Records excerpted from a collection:
++++++

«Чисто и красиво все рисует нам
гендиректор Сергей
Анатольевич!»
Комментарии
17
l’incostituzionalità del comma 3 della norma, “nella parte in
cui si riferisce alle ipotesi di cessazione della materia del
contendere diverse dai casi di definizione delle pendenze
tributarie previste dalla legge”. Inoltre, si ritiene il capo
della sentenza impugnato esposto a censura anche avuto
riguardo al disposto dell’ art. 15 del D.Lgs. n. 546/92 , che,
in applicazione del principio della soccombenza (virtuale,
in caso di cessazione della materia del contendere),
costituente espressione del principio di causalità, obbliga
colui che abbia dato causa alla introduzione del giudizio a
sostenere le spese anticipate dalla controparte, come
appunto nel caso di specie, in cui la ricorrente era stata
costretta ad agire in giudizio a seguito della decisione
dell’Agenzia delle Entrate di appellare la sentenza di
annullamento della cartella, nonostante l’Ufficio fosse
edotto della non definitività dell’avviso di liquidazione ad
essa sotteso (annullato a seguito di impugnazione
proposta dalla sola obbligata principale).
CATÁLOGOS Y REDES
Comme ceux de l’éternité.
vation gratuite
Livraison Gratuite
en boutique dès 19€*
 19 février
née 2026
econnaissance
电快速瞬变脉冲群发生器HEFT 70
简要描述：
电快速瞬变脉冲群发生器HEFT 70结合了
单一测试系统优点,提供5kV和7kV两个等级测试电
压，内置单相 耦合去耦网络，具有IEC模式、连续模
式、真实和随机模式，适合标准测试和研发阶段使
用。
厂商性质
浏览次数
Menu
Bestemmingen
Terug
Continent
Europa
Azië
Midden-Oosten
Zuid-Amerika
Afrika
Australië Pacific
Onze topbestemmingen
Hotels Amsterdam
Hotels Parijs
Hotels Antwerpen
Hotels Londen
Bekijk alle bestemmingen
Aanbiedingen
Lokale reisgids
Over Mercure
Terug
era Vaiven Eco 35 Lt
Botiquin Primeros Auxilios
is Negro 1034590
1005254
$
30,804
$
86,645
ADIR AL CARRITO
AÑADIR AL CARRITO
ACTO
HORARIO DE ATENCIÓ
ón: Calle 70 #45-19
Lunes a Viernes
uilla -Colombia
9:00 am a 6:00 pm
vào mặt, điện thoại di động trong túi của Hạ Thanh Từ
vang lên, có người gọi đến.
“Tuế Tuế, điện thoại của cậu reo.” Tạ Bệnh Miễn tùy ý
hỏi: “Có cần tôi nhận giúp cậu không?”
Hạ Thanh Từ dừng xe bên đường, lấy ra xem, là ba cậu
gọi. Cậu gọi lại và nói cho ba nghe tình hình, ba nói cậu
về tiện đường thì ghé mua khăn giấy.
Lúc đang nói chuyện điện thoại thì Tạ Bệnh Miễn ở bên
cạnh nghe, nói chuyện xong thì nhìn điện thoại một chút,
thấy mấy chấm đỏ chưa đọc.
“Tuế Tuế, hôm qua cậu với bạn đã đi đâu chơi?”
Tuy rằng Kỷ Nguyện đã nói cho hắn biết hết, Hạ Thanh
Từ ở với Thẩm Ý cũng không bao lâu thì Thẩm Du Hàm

++++++

#### HOW TO COMPLETE THIS TASK
All the lines above should be written out once more, exactly.

#### TASK RESPONSE
«Чисто и красиво все рисует нам
гендиректор Сергей
Анатольевич!»
Комментарии
17
l’incostituzionalità del comma 3 della norma, “nella parte in
cui si riferisce alle ipotesi di cessazione della materia del
contendere diverse dai casi di definizione delle pendenze
tributarie previste dalla legge”. Inoltre, si ritiene il capo
della sentenza impugnato esposto a censura anche avuto
riguardo al disposto dell’ art. 15 del D.Lgs. n. 546/92 , che,
in applicazione del principio della soccombenza (virtuale,
in caso di cessazione della materia del contendere),
costituente espressione del principio di causalità, obbliga
colui che abbia dato causa alla introduzione del giudizio a
sostenere le spese anticipate dalla controparte, come
appunto nel caso di specie, in cui la ricorrente era stata
costretta ad agire in giudizio a seguito della decisione
dell’Agenzia delle Entrate di appellare la sentenza di
annullamento della cartella, nonostante l’Ufficio fosse
edotto della non definitività dell’avviso di liquidazione ad
essa sotteso (annullato a seguito di impugnazione
proposta dalla sola obbligata principale).
CATÁLOGOS Y REDES
Comme ceux de l’éternité.
vation gratuite
Livraison Gratuite
en boutique dès 19€*
 19 février
née 2026
econnaissance
电快速瞬变脉冲群发生器HEFT 70
简要描述：
电快速瞬变脉冲群发生器HEFT 70结合了
单一测试系统优点,提供5kV和7kV两个等级测试电
压，内置单相 耦合去耦网络，具有IEC模式、连续模
式、真实和随机模式，适合标准测试和研发阶段使
用。
厂商性质
浏览次数
Menu
Bestemmingen
Terug
Continent
Europa
Azië
Midden-Oosten
Zuid-Amerika
Afrika
Australië Pacific
Onze topbestemmingen
Hotels Amsterdam
Hotels Parijs
Hotels Antwerpen
Hotels Londen
Bekijk alle bestemmingen
Aanbiedingen
Lokale reisgids
Over Mercure
Terug
era Vaiven Eco 35 Lt
Botiquin Primeros Auxilios
is Negro 1034590
1005254
$
30,804
$
86,645
ADIR AL CARRITO
AÑADIR AL CARRITO
ACTO
HORARIO DE ATENCIÓ
ón: Calle 70 #45-19
Lunes a Viernes
uilla -Colombia
9:00 am a 6:00 pm
vào mặt, điện thoại di động trong túi của Hạ Thanh Từ
vang lên, có người gọi đến.
“Tuế Tuế, điện thoại của cậu reo.” Tạ Bệnh Miễn tùy ý
hỏi: “Có cần tôi nhận giúp cậu không?”
Hạ Thanh Từ dừng xe bên đường, lấy ra xem, là ba cậu
gọi. Cậu gọi lại và nói cho ba nghe tình hình, ba nói cậu
về tiện đường thì ghé mua khăn giấy.
Lúc đang nói chuyện điện thoại thì Tạ Bệnh Miễn ở bên
cạnh nghe, nói chuyện xong thì nhìn điện thoại một chút,
thấy mấy chấm đỏ chưa đọc.
“Tuế Tuế, hôm qua cậu với bạn đã đi đâu chơi?”
Tuy rằng Kỷ Nguyện đã nói cho hắn biết hết, Hạ Thanh
Từ ở với Thẩm Ý cũng không bao lâu thì Thẩm Du Hàm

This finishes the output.